找了家看起来安静的民宿,开了一间能看到湖景的房间。
房间很干净,视野开阔,正对着耳海的一角。
关上门,放下行李,她抱着瓷瓶在床边坐下。
目光空洞地望向窗外那片浩渺的水面,眼泪再次不受控制地涌出来。
她一动不动地坐着,从午后坐到日影西斜,再到暮色四合,华灯初上。
眼泪流了又干,干了又流。
脑海里反复回响着叶小雨在出租车里那句询问:“耶耶想我吗?”
而她当时是怎么回答的?她嘴硬地说:“都离异了,就别打扰狗子了。”
现在想想,她有什么资格说这话?她才是那个最后没有照顾好它的人。
她又想起,自己上大学后,是母亲和徐远洋在悉心照料耶耶,把它养得健康活泼,毛发光亮。

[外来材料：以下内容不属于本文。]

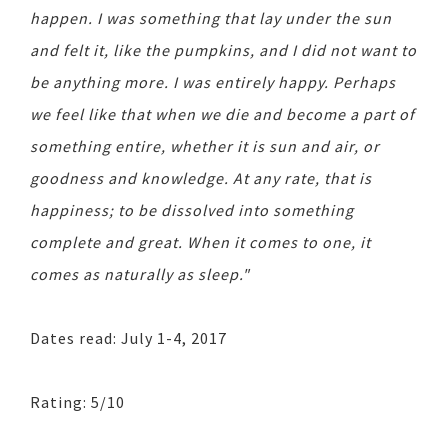
happen. I was something that lay under the sun
and felt it, like the pumpkins, and I did not want to
be anything more. I was entirely happy. Perhaps
we feel like that when we die and become a part of
something entire, whether it is sun and air, or
goodness and knowledge. At any rate, that is
happiness; to be dissolved into something
complete and great. When it comes to one, it
comes as naturally as sleep."
Dates read: July 1-4, 2017
Rating: 5/10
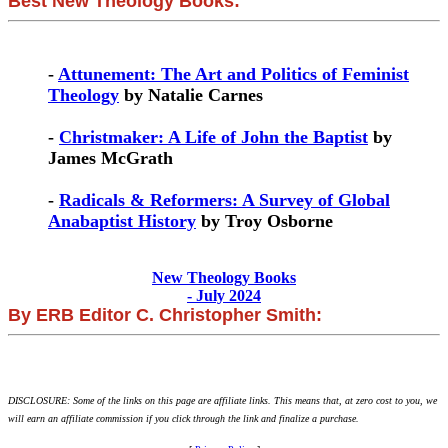
Best New Theology Books:
-
Attunement: The Art and Politics of Feminist
Theology
by Natalie Carnes
-
Christmaker: A Life of John the Baptist
by
James McGrath
-
Radicals & Reformers: A Survey of Global
Anabaptist History
by Troy Osborne
New Theology Books
- July 2024
By ERB Editor C. Christopher Smith:
DISCLOSURE: Some of the links on this page are affiliate links. This means that, at zero cost to you, we
will earn an affiliate commission if you click through the link and finalize a purchase.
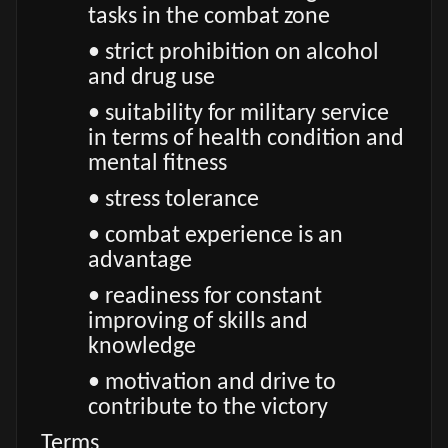
tasks in the combat zone
• strict prohibition on alcohol
and drug use
• suitability for military service
in terms of health condition and
mental fitness
• stress tolerance
• combat experience is an
advantage
• readiness for constant
improving of skills and
knowledge
• motivation and drive to
contribute to the victory
Terms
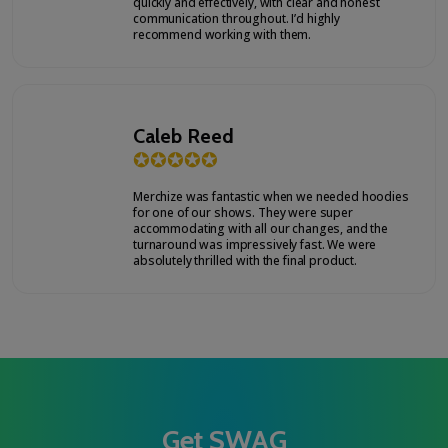
quickly and effectively, with clear and honest
communication throughout. I’d highly
recommend working with them.
Caleb Reed
✪
✪
✪
✪
✪
Merchize was fantastic when we needed hoodies
for one of our shows. They were super
accommodating with all our changes, and the
turnaround was impressively fast. We were
absolutely thrilled with the final product.
Get SWAG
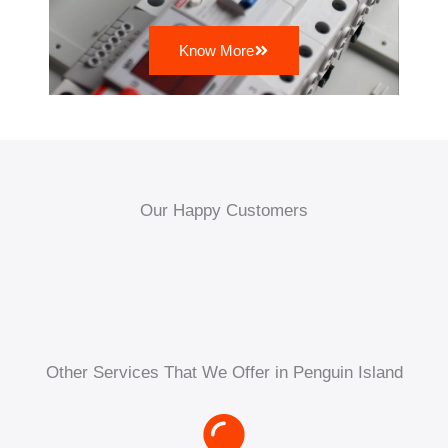
Know More
Our Happy Customers
Other Services That We Offer in Penguin Island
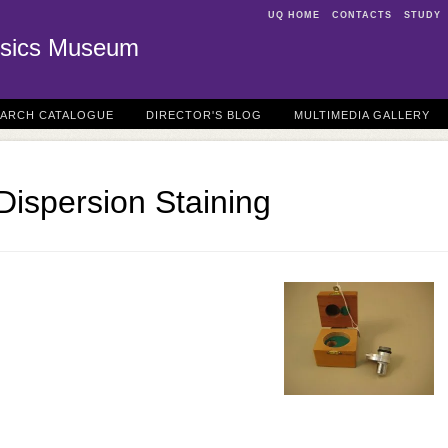
UQ HOME
CONTACTS
STUDY
sics Museum
EARCH CATALOGUE
DIRECTOR'S BLOG
MULTIMEDIA GALLERY
 Dispersion Staining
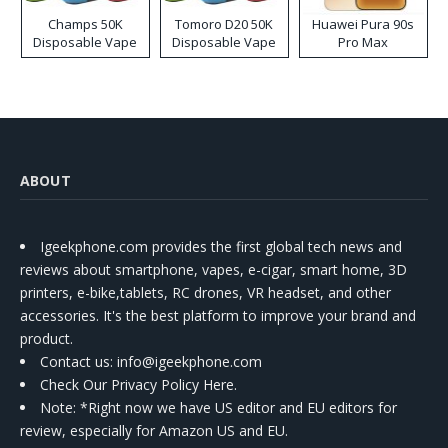
Champs 50K
Tomoro D20 50K
Huawei Pura 90s
Disposable Vape
Disposable Vape
Pro Max
ABOUT
Igeekphone.com provides the first global tech news and
reviews about smartphone, vapes, e-cigar, smart home, 3D
printers, e-bike,tablets, RC drones, VR headset, and other
accessories. It's the best platform to improve your brand and
product.
Contact us
: info@igeekphone.com
Check Our Privacy Policy Here.
Note: *Right now we have US editor and EU editors for
review, especially for Amazon US and EU.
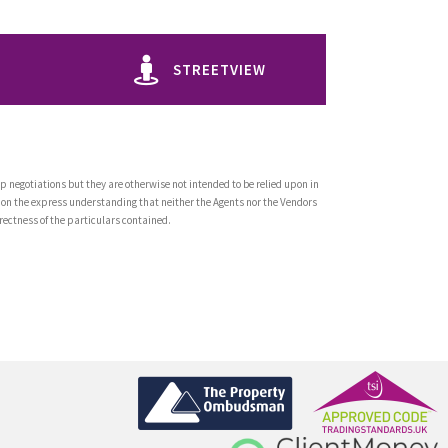
STREETVIEW
 negotiations but they are otherwise not intended to be relied upon in
 on the express understanding that neither the Agents nor the Vendors
rrectness of the particulars contained.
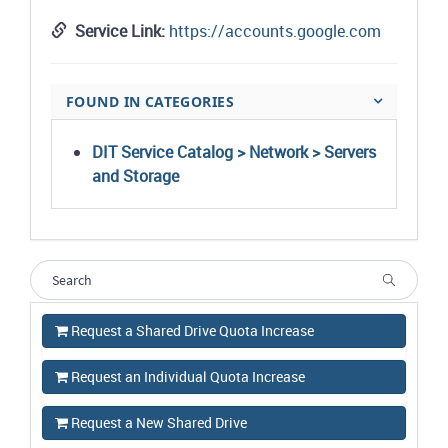
Service Link:
https://accounts.google.com
FOUND IN CATEGORIES
DIT Service Catalog > Network > Servers
and Storage
Request a Shared Drive Quota Increase
Request an Individual Quota Increase
Request a New Shared Drive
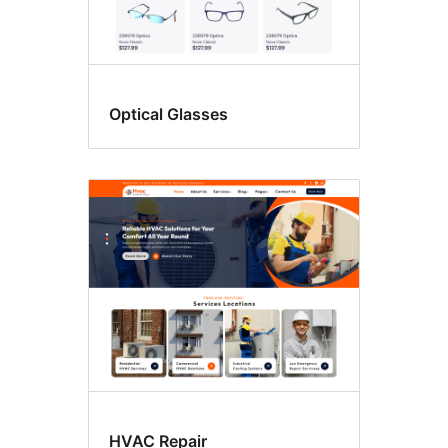
Optical Glasses
HVAC Repair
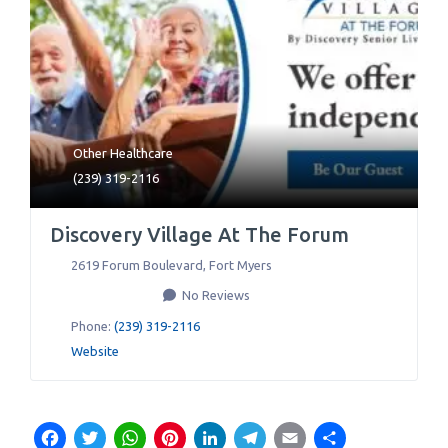
Other Healthcare
(239) 319-2116
Discovery Village At The Forum
2619 Forum Boulevard
,
Fort Myers
No Reviews
Phone:
(239) 319-2116
Website
Facebook
Twitter
WhatsApp
Pinterest
LinkedIn
Telegram
Email
Share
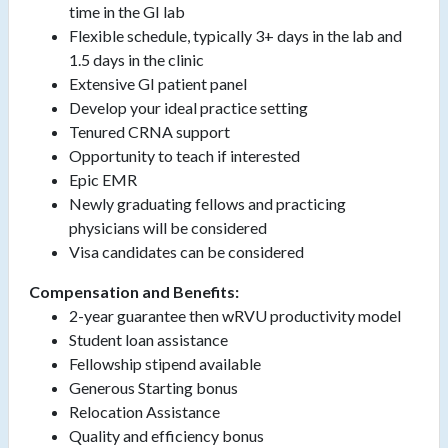
time in the GI lab
Flexible schedule, typically 3+ days in the lab and
1.5 days in the clinic
Extensive GI patient panel
Develop your ideal practice setting
Tenured CRNA support
Opportunity to teach if interested
Epic EMR
Newly graduating fellows and practicing
physicians will be considered
Visa candidates can be considered
Compensation and Benefits:
2-year guarantee then wRVU productivity model
Student loan assistance
Fellowship stipend available
Generous Starting bonus
Relocation Assistance
Quality and efficiency bonus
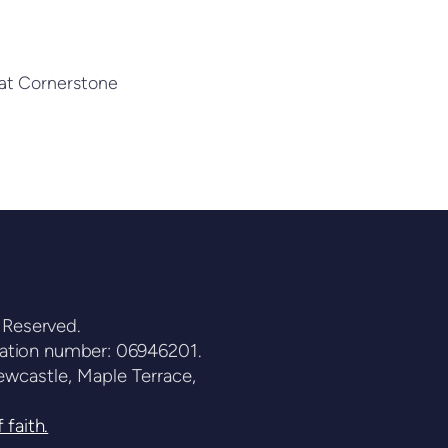
 that Cornerstone
 Reserved.
ration number: 06946201.
wcastle, Maple Terrace,
 faith.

为什么?为什么狗子才回到自己手里不到两年,就……就没了?
都是她的错。
巨大的自我厌恶和愧疚像潮水般将她淹没,几乎窒息。
她低下头,看着自己摊开的掌心,然后,狠狠地、用尽全身力气,将指甲掐进了柔软的肉里。
刺痛感尖锐地传来,掌心的皮肤被抠破,渗出血丝。
那点真实的、清晰的疼痛,反而让她心里那股无处发泄的、快要将她撕碎的钝痛,稍稍缓解了一丝。
她看着那点殷红,竟然感觉到一丝扭曲的“舒服”。
与此同时,她的手机在背包里震动了一次又一次,屏幕亮了又暗,暗了又亮。
全是徐意迟的未接来电。
她一个也没接。
后来,电话不再响了。徐意迟给她发了条微信,她没有看。
他转而联系了张怀明,得知她请了长假。
他立刻明白了。
她想逃,想躲到一个没有他的地方,独自舔舐伤口。
他没有再继续拨打电话,只是给她发了一条很短的微信:「照顾好自己。我等你回来。」
然后,他把手机放在一边,整个人陷进办公室的老板椅里。
窗外城市的霓虹闪烁,映在他没什么表情的脸上。他没有开大灯,只有电脑屏幕散发着幽蓝的光。
他沉默地坐着,从白天坐到深夜。